Is N (I guess the same as your bits parameter) an arbitrary number? In what range? What is the application here? The problem is easier to optimize for fixed N, of course.

N is an arbitrary number in 2:9. The specific purpose of this is to decode the litematic file format, which stores voxel information in this packed format with N chosen as the smallest amount of bits large enough to represent all the needed voxel types. It’s feasible for me to have a specific method for each N if it would achieve higher performance; After reading your answer I’m realizing I should definitely have a special method for N=8.

Note that reading data in tiny chunks like this is not very efficient on an arbitrary IO stream. You might want to use BufferedStreams.jl, or simply read a big chunk of bytes at once.

In that case, would it be good to read the whole file first and then operate on that? If not, how many bytes at a time might be best?

It becomes a lot easier if N divides 8, of course.

It seems trivial for N=8, but I wouldn’t know how to do 4 and 2 optimally. Do you have any ideas there?

Thanks for the reply! Unfortunately I must decode this specific data format because it’s how the file format is written, as elaborated further in my other reply. It actually has both types of compression, they first packed the information into N-bit groups and then compressed the output file with GZip.

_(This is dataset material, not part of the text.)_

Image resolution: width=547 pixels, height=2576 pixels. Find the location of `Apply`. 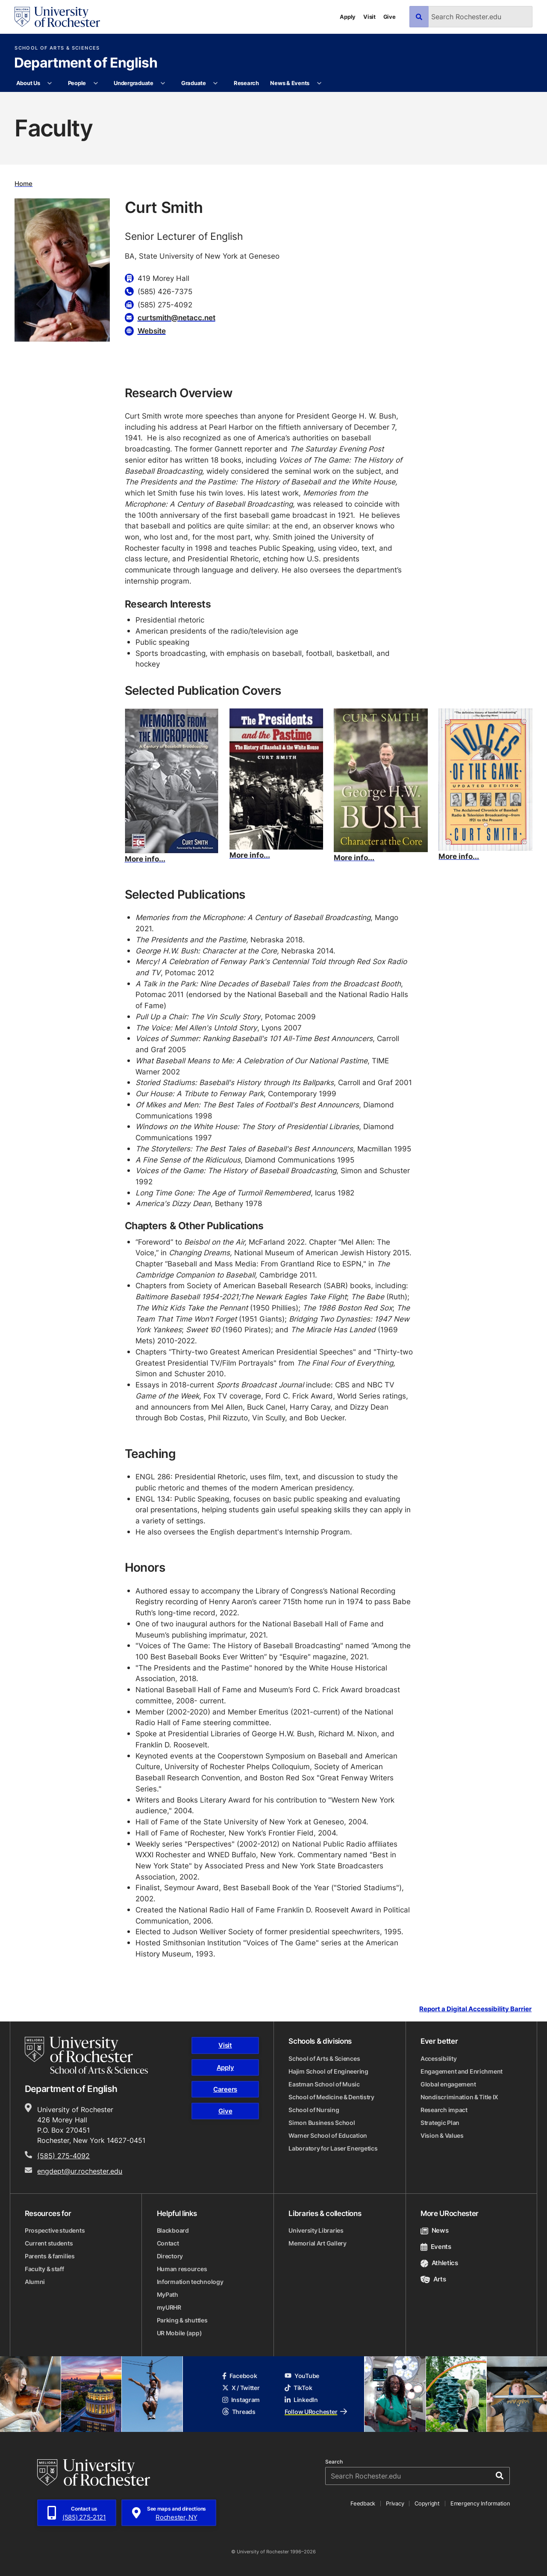 Apply is located at coordinates (348, 17).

For N=4, for example, you would read in an array b of bytes of half the length, and then your array is just

j = 1
for i = 1:2:len
    out[i] = b[j] >> 4
    out[i+1] = b[j] & 0x0f
    j += 1
end

for example.

I wouldn’t read in the whole file if it could be arbitrarily large. BufferedStreams has a default buffer size of 128 * 2^10 bytes (128 KiB), which should be reasonable.

Alternatively, you could mmap the file (with the Mmap standard library).

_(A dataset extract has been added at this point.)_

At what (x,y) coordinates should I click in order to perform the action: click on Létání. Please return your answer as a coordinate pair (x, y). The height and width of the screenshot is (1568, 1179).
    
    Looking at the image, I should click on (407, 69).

For each N, I suspect that the optimal approach is to loop over chunks of lcm(N,8) Ă· 8 == N Ă· gcd(N,8) bytes at a time, and then have a hard-coded unpacking routine for that chunk, specialized for each N.

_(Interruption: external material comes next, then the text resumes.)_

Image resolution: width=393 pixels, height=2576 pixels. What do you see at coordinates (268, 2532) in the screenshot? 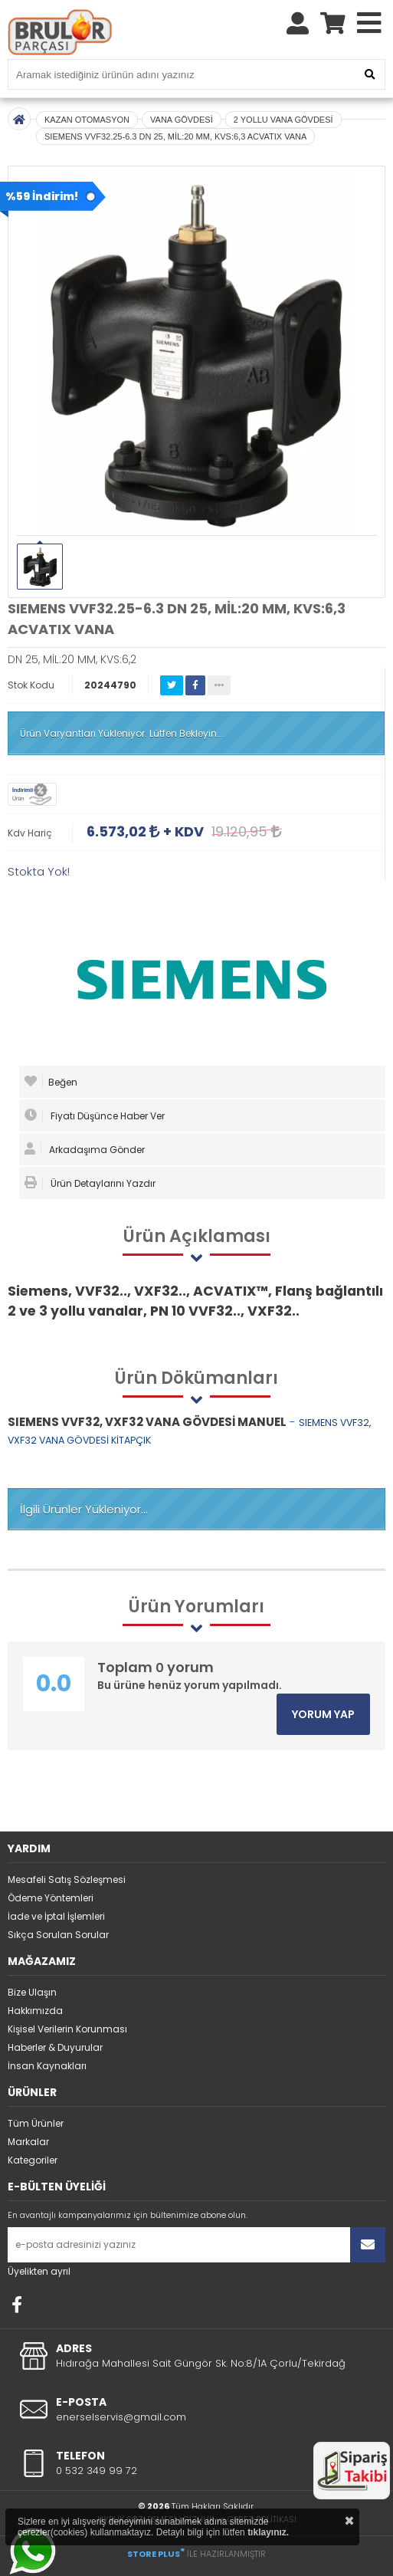 I see `tıklayınız.` at bounding box center [268, 2532].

The above code is the example where N=2, so the chunk size is 1 byte. For N=3, you would read in chunks of 3 bytes and do something like:

i = 0
for j = 1:3:length(bytes)
    out[i += 1] = bytes[j] >> 5
    out[i += 1] = (bytes[j] >> 2) & 0x07
    out[i += 1] = ((bytes[j] & 0x03) << 1) + (bytes[j+1] >> 7)
    out[i += 1] = (bytes[j+1] >> 4) & 0x07
    out[i += 1] = (bytes[j+1] >> 1) & 0x07
    out[i += 1] = ((bytes[j+1] & 0x01) << 2) + (bytes[j+2] >> 6)
    out[i += 1] = (bytes[j+2] >> 3) & 0x07
    out[i += 1] = bytes[j+2] & 0x07
end

However, before you go to a lot of trouble to optimize reading a legacy file format by specializing 9 different cases, I would first check to make sure the time matters (especially once you switch to a buffered stream and/or reading in large blocks of bytes).